After 23 years in the league, he appears comfortable in his own skin. Outside of the Patriots cult of no-personality, Brady has bared his teeth a little and has made his personality more public. He has as much on-camera experience as any player attempting the move. He just wrapped up a 10-part infomercial for ESPN. The most interesting analysis during NFL Films’ 100-year anniversary series came with Brady breaking down plays alongside Bill Belichick. Watching and dissecting plays in real-time is a different deal, though, requiring a different skill set. But this is Tom Brady, walking football machine. The job is to talk about and analyze football, and he’s pretty good at that.

Brady has no contemporary in the media space, save, perhaps, for Peyton Manning. He is the most famous celebrity the game has produced, one of the few who crosses continents and sports. He is also the most important and impactful player of the last 20 years. People will want to hear what he has to say.

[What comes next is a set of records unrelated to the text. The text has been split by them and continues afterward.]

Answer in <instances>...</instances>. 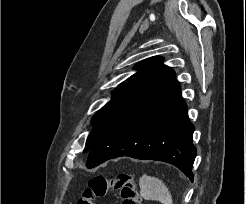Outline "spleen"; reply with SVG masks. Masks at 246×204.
<instances>
[{
    "label": "spleen",
    "instance_id": "3e777b00",
    "mask_svg": "<svg viewBox=\"0 0 246 204\" xmlns=\"http://www.w3.org/2000/svg\"><path fill=\"white\" fill-rule=\"evenodd\" d=\"M139 185L144 199L173 204L172 195L161 179L143 174L139 179Z\"/></svg>",
    "mask_w": 246,
    "mask_h": 204
}]
</instances>
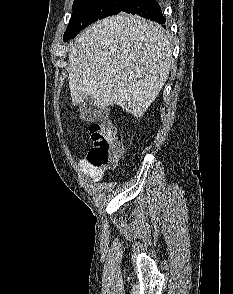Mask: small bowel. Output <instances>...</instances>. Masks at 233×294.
Segmentation results:
<instances>
[{
    "mask_svg": "<svg viewBox=\"0 0 233 294\" xmlns=\"http://www.w3.org/2000/svg\"><path fill=\"white\" fill-rule=\"evenodd\" d=\"M80 166L84 169V171L95 181L99 180L101 178V170L96 169L89 165L87 160H81Z\"/></svg>",
    "mask_w": 233,
    "mask_h": 294,
    "instance_id": "obj_1",
    "label": "small bowel"
}]
</instances>
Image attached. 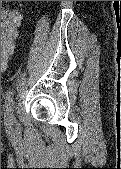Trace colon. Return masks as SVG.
I'll list each match as a JSON object with an SVG mask.
<instances>
[{
  "mask_svg": "<svg viewBox=\"0 0 121 169\" xmlns=\"http://www.w3.org/2000/svg\"><path fill=\"white\" fill-rule=\"evenodd\" d=\"M22 14L16 9H6L1 17V68H7L14 49ZM2 71V70H1Z\"/></svg>",
  "mask_w": 121,
  "mask_h": 169,
  "instance_id": "5ec220e1",
  "label": "colon"
}]
</instances>
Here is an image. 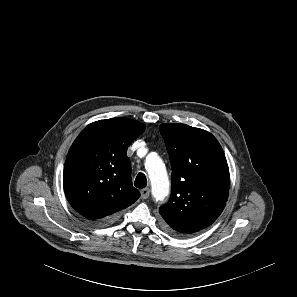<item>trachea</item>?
<instances>
[{
    "instance_id": "obj_1",
    "label": "trachea",
    "mask_w": 297,
    "mask_h": 297,
    "mask_svg": "<svg viewBox=\"0 0 297 297\" xmlns=\"http://www.w3.org/2000/svg\"><path fill=\"white\" fill-rule=\"evenodd\" d=\"M135 187L137 188H144L147 185V179L146 176L143 173H138L135 182H134Z\"/></svg>"
}]
</instances>
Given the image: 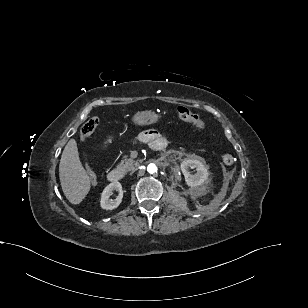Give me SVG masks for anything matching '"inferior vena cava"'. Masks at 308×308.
Returning a JSON list of instances; mask_svg holds the SVG:
<instances>
[{"mask_svg": "<svg viewBox=\"0 0 308 308\" xmlns=\"http://www.w3.org/2000/svg\"><path fill=\"white\" fill-rule=\"evenodd\" d=\"M130 172H131V174H133V175H134V174H136V173H137V170L133 168V169H131V171H130Z\"/></svg>", "mask_w": 308, "mask_h": 308, "instance_id": "obj_1", "label": "inferior vena cava"}]
</instances>
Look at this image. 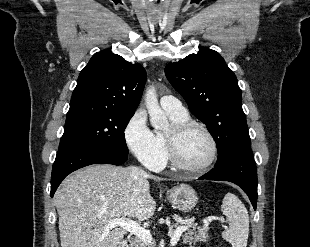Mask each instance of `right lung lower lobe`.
I'll use <instances>...</instances> for the list:
<instances>
[{
    "label": "right lung lower lobe",
    "instance_id": "1",
    "mask_svg": "<svg viewBox=\"0 0 310 247\" xmlns=\"http://www.w3.org/2000/svg\"><path fill=\"white\" fill-rule=\"evenodd\" d=\"M127 154L98 149L90 146H68L58 150L52 168L51 197L62 180L71 172L91 164L121 165Z\"/></svg>",
    "mask_w": 310,
    "mask_h": 247
}]
</instances>
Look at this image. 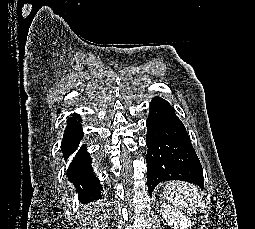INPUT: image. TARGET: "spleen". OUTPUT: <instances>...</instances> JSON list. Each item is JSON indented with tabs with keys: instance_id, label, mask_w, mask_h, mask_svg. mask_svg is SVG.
Segmentation results:
<instances>
[{
	"instance_id": "1",
	"label": "spleen",
	"mask_w": 255,
	"mask_h": 229,
	"mask_svg": "<svg viewBox=\"0 0 255 229\" xmlns=\"http://www.w3.org/2000/svg\"><path fill=\"white\" fill-rule=\"evenodd\" d=\"M164 197L175 207L196 213L200 203V192L197 186L188 182L171 181L164 188Z\"/></svg>"
}]
</instances>
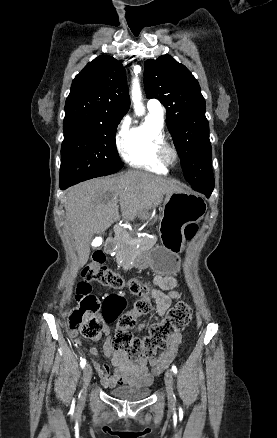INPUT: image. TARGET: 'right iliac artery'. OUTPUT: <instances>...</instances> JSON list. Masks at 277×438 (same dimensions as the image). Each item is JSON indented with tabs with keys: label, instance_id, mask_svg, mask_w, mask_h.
Here are the masks:
<instances>
[{
	"label": "right iliac artery",
	"instance_id": "82829eb1",
	"mask_svg": "<svg viewBox=\"0 0 277 438\" xmlns=\"http://www.w3.org/2000/svg\"><path fill=\"white\" fill-rule=\"evenodd\" d=\"M85 364H86V359L82 358L80 361V366L83 368L85 366Z\"/></svg>",
	"mask_w": 277,
	"mask_h": 438
}]
</instances>
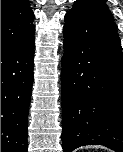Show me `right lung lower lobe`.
<instances>
[{
	"mask_svg": "<svg viewBox=\"0 0 123 152\" xmlns=\"http://www.w3.org/2000/svg\"><path fill=\"white\" fill-rule=\"evenodd\" d=\"M34 33L1 46V152H27Z\"/></svg>",
	"mask_w": 123,
	"mask_h": 152,
	"instance_id": "right-lung-lower-lobe-1",
	"label": "right lung lower lobe"
}]
</instances>
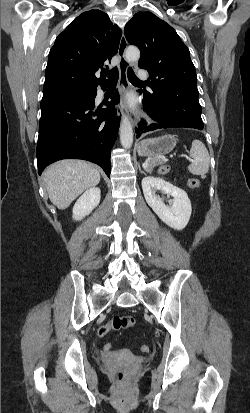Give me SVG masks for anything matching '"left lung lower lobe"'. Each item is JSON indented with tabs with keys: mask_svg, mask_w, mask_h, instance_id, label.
Listing matches in <instances>:
<instances>
[{
	"mask_svg": "<svg viewBox=\"0 0 250 413\" xmlns=\"http://www.w3.org/2000/svg\"><path fill=\"white\" fill-rule=\"evenodd\" d=\"M153 86H150L152 89ZM143 94L144 109L156 123L147 126L142 120L136 130L137 138L141 133L170 127H185L202 130L201 106L198 89L194 84L169 85L162 91L139 90Z\"/></svg>",
	"mask_w": 250,
	"mask_h": 413,
	"instance_id": "1",
	"label": "left lung lower lobe"
}]
</instances>
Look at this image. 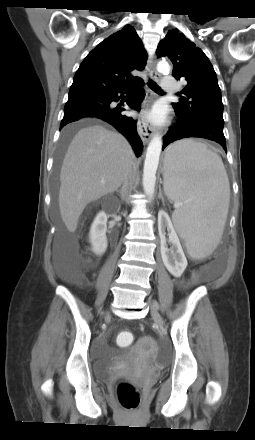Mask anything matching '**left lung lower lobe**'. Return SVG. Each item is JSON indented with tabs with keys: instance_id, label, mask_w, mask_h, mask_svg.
<instances>
[{
	"instance_id": "0a47b994",
	"label": "left lung lower lobe",
	"mask_w": 255,
	"mask_h": 440,
	"mask_svg": "<svg viewBox=\"0 0 255 440\" xmlns=\"http://www.w3.org/2000/svg\"><path fill=\"white\" fill-rule=\"evenodd\" d=\"M178 121L164 137L163 149L170 143L189 137L206 138L219 143L227 152L226 140L223 134L224 122L216 119L200 118L187 119L177 115Z\"/></svg>"
}]
</instances>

Stepping from the field to the booth should mean he can offer some Romo-esque insights from the jump. And by handing him the biggest contract in sports media history, Fox has locked in its own NFL future.

Some Hall of Famers retire into the grind of coaching or the executive life. Some shill copper bands or the Itch Stopper. Brady will stay selling Football and Sundays – and will be paid like Russell Wilson to do so.

As always, the NFL’s ultimate winner stays winning.